● **Exercise instructions**: Leave out the pictures. Return every record otherwise untouched.

[Stored data entries]

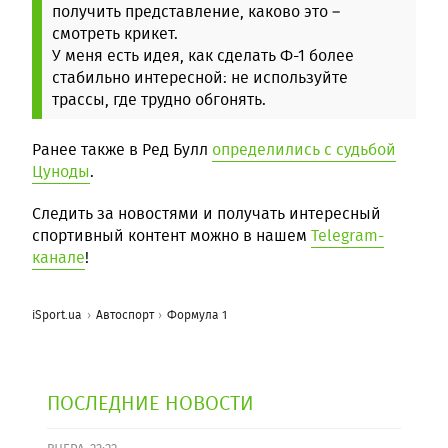
получить представление, каково это –
смотреть крикет.
У меня есть идея, как сделать Ф-1 более
стабильно интересной: не используйте
трассы, где трудно обгонять.
Ранее также в Ред Булл
определились с судьбой
Цуноды
.
Следить за новостями и получать интересный
спортивный контент можно в нашем
Telegram-
канале
!
iSport.ua
Автоспорт
Формула 1
ПОСЛЕДНИЕ НОВОСТИ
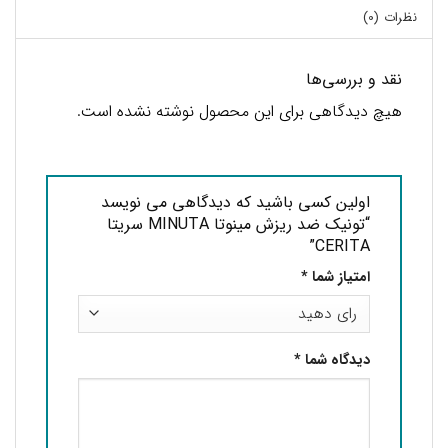
نظرات (0)
نقد و بررسی‌ها
هیچ دیدگاهی برای این محصول نوشته نشده است.
اولین کسی باشید که دیدگاهی می نویسد
“تونیک ضد ریزش مینوتا MINUTA سریتا
CERITA”
امتیاز شما
*
دیدگاه شما
*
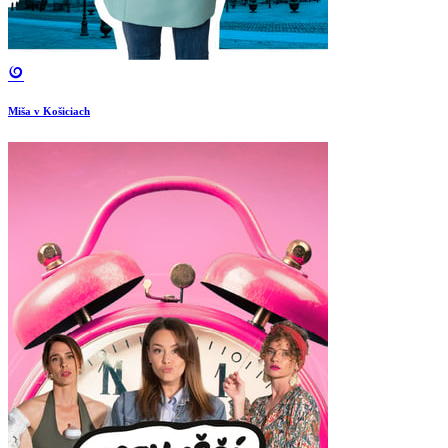
Miša v Košiciach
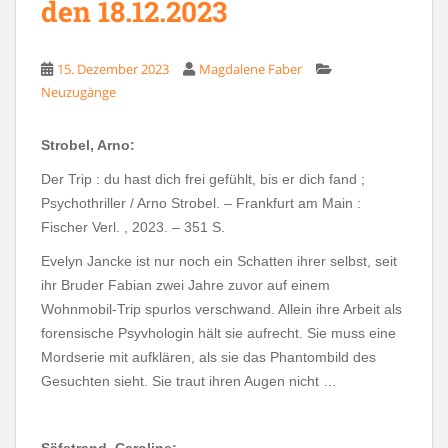
den 18.12.2023
15. Dezember 2023
Magdalene Faber
Neuzugänge
Strobel, Arno:
Der Trip : du hast dich frei gefühlt, bis er dich fand ;
Psychothriller / Arno Strobel. – Frankfurt am Main :
Fischer Verl. , 2023. – 351 S.
Evelyn Jancke ist nur noch ein Schatten ihrer selbst, seit
ihr Bruder Fabian zwei Jahre zuvor auf einem
Wohnmobil-Trip spurlos verschwand. Allein ihre Arbeit als
forensische Psyvhologin hält sie aufrecht. Sie muss eine
Mordserie mit aufklären, als sie das Phantombild des
Gesuchten sieht. Sie traut ihren Augen nicht …
Säfstrand, Caroline:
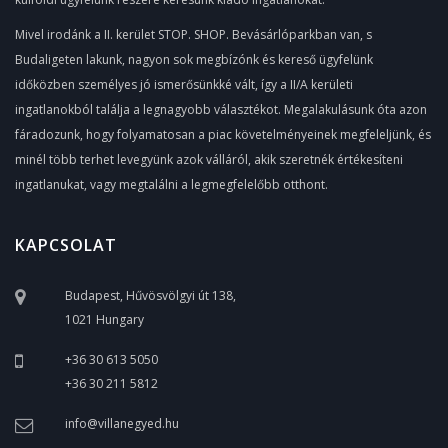
Mivel irodánk a II. kerület STOP. SHOP. Bevásárlóparkban van, s
Budaligeten lakunk, nagyon sok megbízónk és kereső ügyfelünk
időközben személyes jó ismerősünkké vált, így a II/A kerületi
ingatlanokból találja a legnagyobb választékot. Megalakulásunk óta azon
fáradozunk, hogy folyamatosan a piac követelményeinek megfeleljünk, és
minél több terhet levegyünk azok válláról, akik szeretnék értékesíteni
ingatlanukat, vagy megtalálni a legmegfelelőbb otthont.
KAPCSOLAT
Budapest, Hűvösvölgyi út 138,
1021 Hungary
+36 30 613 5050
+36 30 211 5812
info@villanegyed.hu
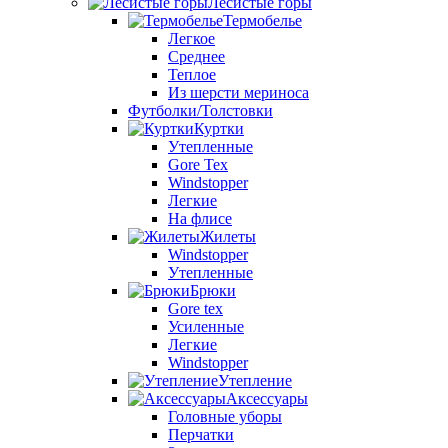
Лесистые горы
Термобелье
Легкое
Среднее
Теплое
Из шерсти мериноса
Футболки/Толстовки
Куртки
Утепленные
Gore Tex
Windstopper
Легкие
На флисе
Жилеты
Windstopper
Утепленные
Брюки
Gore tex
Усиленные
Легкие
Windstopper
Утепление
Аксессуары
Головные уборы
Перчатки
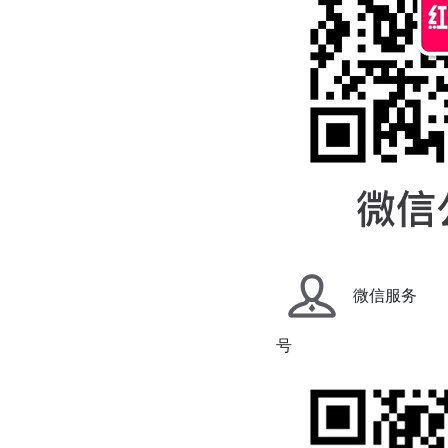
微信服务
号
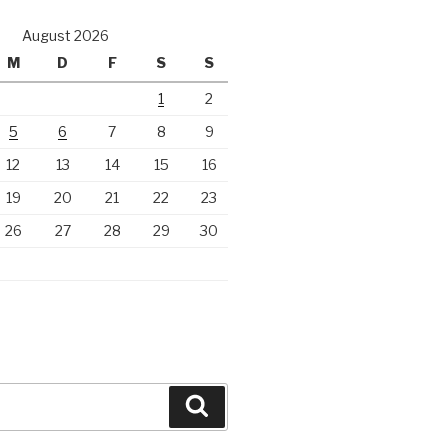
August 2026
M
D
F
S
S
1
2
5
6
7
8
9
12
13
14
15
16
19
20
21
22
23
26
27
28
29
30
Suchen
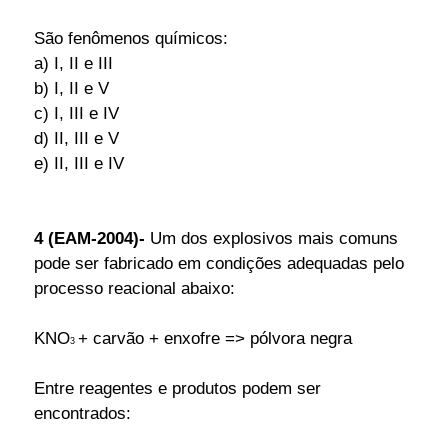
São fenômenos químicos:
a) I, II e III
b) I, II e V
c) I, III e IV
d) II, III e V
e) II, III e IV
4 (EAM-2004)-
Um dos explosivos mais comuns
pode ser fabricado em condições adequadas pelo
processo reacional abaixo:
KNO
+ carvão + enxofre => pólvora negra
3
Entre reagentes e produtos podem ser
encontrados:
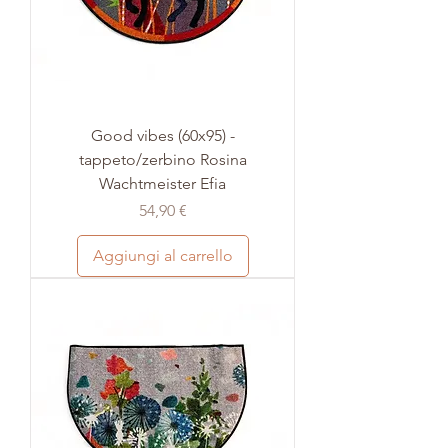
Good vibes (60x95) -
tappeto/zerbino Rosina
Wachtmeister Efia
Prezzo
54,90 €
Aggiungi al carrello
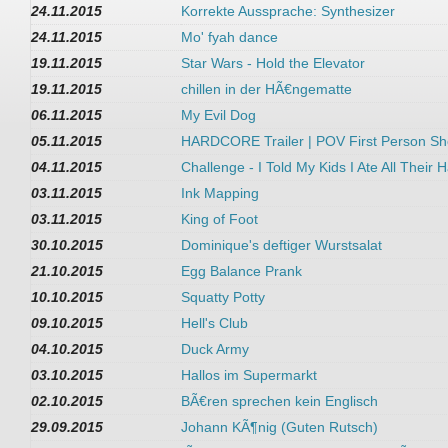
24.11.2015
Korrekte Aussprache: Synthesizer
24.11.2015
Mo' fyah dance
19.11.2015
Star Wars - Hold the Elevator
19.11.2015
chillen in der HÃ€ngematte
06.11.2015
My Evil Dog
05.11.2015
HARDCORE Trailer | POV First Person Sh
04.11.2015
Challenge - I Told My Kids I Ate All Their
03.11.2015
Ink Mapping
03.11.2015
King of Foot
30.10.2015
Dominique's deftiger Wurstsalat
21.10.2015
Egg Balance Prank
10.10.2015
Squatty Potty
09.10.2015
Hell's Club
04.10.2015
Duck Army
03.10.2015
Hallos im Supermarkt
02.10.2015
BÃ€ren sprechen kein Englisch
29.09.2015
Johann KÃ¶nig (Guten Rutsch)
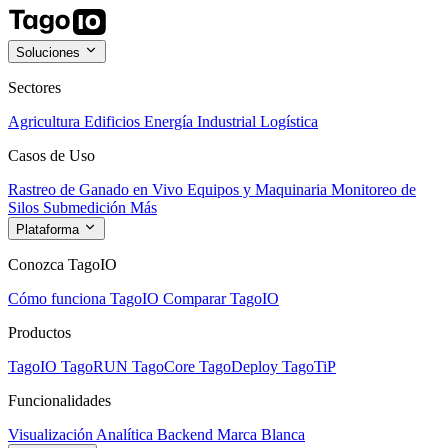
Soluciones
Sectores
Agricultura
Edificios
Energía
Industrial
Logística
Casos de Uso
Rastreo de Ganado en Vivo
Equipos y Maquinaria
Monitoreo de
Silos
Submedición
Más
Plataforma
Conozca TagoIO
Cómo funciona TagoIO
Comparar TagoIO
Productos
TagoIO
TagoRUN
TagoCore
TagoDeploy
TagoTiP
Funcionalidades
Visualización
Analítica
Backend
Marca Blanca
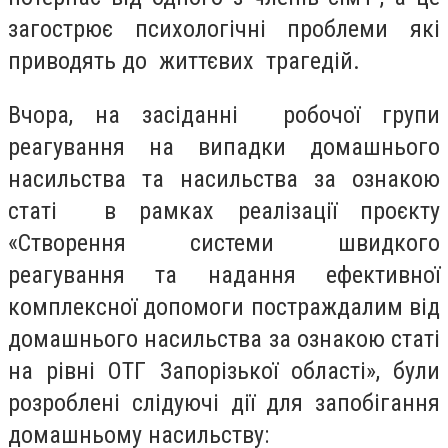
загострює психологічні проблеми які
приводять до життєвих трагедій.
Вчора, на засіданні робочої групи
реагування на випадки домашнього
насильства та насильства за ознакою
статі в рамках реалізації проєкту
«Створення системи швидкого
реагування та надання ефективної
комплексної допомоги постраждалим від
домашнього насильства за ознакою статі
на рівні ОТГ Запорізької області», були
розроблені слідуючі дії для запобігання
домашньому насильству:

● **Solved problem**:
получить представление, каково это –
смотреть крикет.
У меня есть идея, как сделать Ф-1 более
стабильно интересной: не используйте
трассы, где трудно обгонять.
Ранее также в Ред Булл
определились с судьбой
Цуноды
.
Следить за новостями и получать интересный
спортивный контент можно в нашем
Telegram-
канале
!
iSport.ua
Автоспорт
Формула 1
ПОСЛЕДНИЕ НОВОСТИ
نظرات (0)
نقد و بررسی‌ها
هیچ دیدگاهی برای این محصول نوشته نشده است.
اولین کسی باشید که دیدگاهی می نویسد
“تونیک ضد ریزش مینوتا MINUTA سریتا
CERITA”
امتیاز شما
*
دیدگاه شما
*
Miša v Košiciach
den 18.12.2023
15. Dezember 2023
Magdalene Faber
Neuzugänge
Strobel, Arno:
Der Trip : du hast dich frei gefühlt, bis er dich fand ;
Psychothriller / Arno Strobel. – Frankfurt am Main :
Fischer Verl. , 2023. – 351 S.
Evelyn Jancke ist nur noch ein Schatten ihrer selbst, seit
ihr Bruder Fabian zwei Jahre zuvor auf einem
Wohnmobil-Trip spurlos verschwand. Allein ihre Arbeit als
forensische Psyvhologin hält sie aufrecht. Sie muss eine
Mordserie mit aufklären, als sie das Phantombild des
Gesuchten sieht. Sie traut ihren Augen nicht …
Säfstrand, Caroline:
Mivel irodánk a II. kerület STOP. SHOP. Bevásárlóparkban van, s
Budaligeten lakunk, nagyon sok megbízónk és kereső ügyfelünk
időközben személyes jó ismerősünkké vált, így a II/A kerületi
ingatlanokból találja a legnagyobb választékot. Megalakulásunk óta azon
fáradozunk, hogy folyamatosan a piac követelményeinek megfeleljünk, és
minél több terhet levegyünk azok válláról, akik szeretnék értékesíteni
ingatlanukat, vagy megtalálni a legmegfelelőbb otthont.
KAPCSOLAT
Budapest, Hűvösvölgyi út 138,
1021 Hungary
+36 30 613 5050
+36 30 211 5812
info@villanegyed.hu
Лесистые горы
Термобелье
Легкое
Среднее
Теплое
Из шерсти мериноса
Футболки/Толстовки
Куртки
Утепленные
Gore Tex
Windstopper
Легкие
На флисе
Жилеты
Windstopper
Утепленные
Брюки
Gore tex
Усиленные
Легкие
Windstopper
Утепление
Аксессуары
Головные уборы
Перчатки
微信服务
号
August 2026
M
D
F
S
S
1
2
5
6
7
8
9
12
13
14
15
16
19
20
21
22
23
26
27
28
29
30
Suchen
São fenômenos químicos:
a) I, II e III
b) I, II e V
c) I, III e IV
d) II, III e V
e) II, III e IV
4 (EAM-2004)-
Um dos explosivos mais comuns
pode ser fabricado em condições adequadas pelo
processo reacional abaixo:
KNO
+ carvão + enxofre => pólvora negra
3
Entre reagentes e produtos podem ser
encontrados:
Good vibes (60x95) -
tappeto/zerbino Rosina
Wachtmeister Efia
Prezzo
54,90 €
Aggiungi al carrello
24.11.2015
Korrekte Aussprache: Synthesizer
24.11.2015
Mo' fyah dance
19.11.2015
Star Wars - Hold the Elevator
19.11.2015
chillen in der HÃ€ngematte
06.11.2015
My Evil Dog
05.11.2015
HARDCORE Trailer | POV First Person Sh
04.11.2015
Challenge - I Told My Kids I Ate All Their
03.11.2015
Ink Mapping
03.11.2015
King of Foot
30.10.2015
Dominique's deftiger Wurstsalat
21.10.2015
Egg Balance Prank
10.10.2015
Squatty Potty
09.10.2015
Hell's Club
04.10.2015
Duck Army
03.10.2015
Hallos im Supermarkt
02.10.2015
BÃ€ren sprechen kein Englisch
29.09.2015
Johann KÃ¶nig (Guten Rutsch)
Soluciones
Sectores
Agricultura
Edificios
Energía
Industrial
Logística
Casos de Uso
Rastreo de Ganado en Vivo
Equipos y Maquinaria
Monitoreo de
Silos
Submedición
Más
Plataforma
Conozca TagoIO
Cómo funciona TagoIO
Comparar TagoIO
Productos
TagoIO
TagoRUN
TagoCore
TagoDeploy
TagoTiP
Funcionalidades
Visualización
Analítica
Backend
Marca Blanca
загострює психологічні проблеми які
приводять до життєвих трагедій.
Вчора, на засіданні робочої групи
реагування на випадки домашнього
насильства та насильства за ознакою
статі в рамках реалізації проєкту
«Створення системи швидкого
реагування та надання ефективної
комплексної допомоги постраждалим від
домашнього насильства за ознакою статі
на рівні ОТГ Запорізької області», були
розроблені слідуючі дії для запобігання
домашньому насильству:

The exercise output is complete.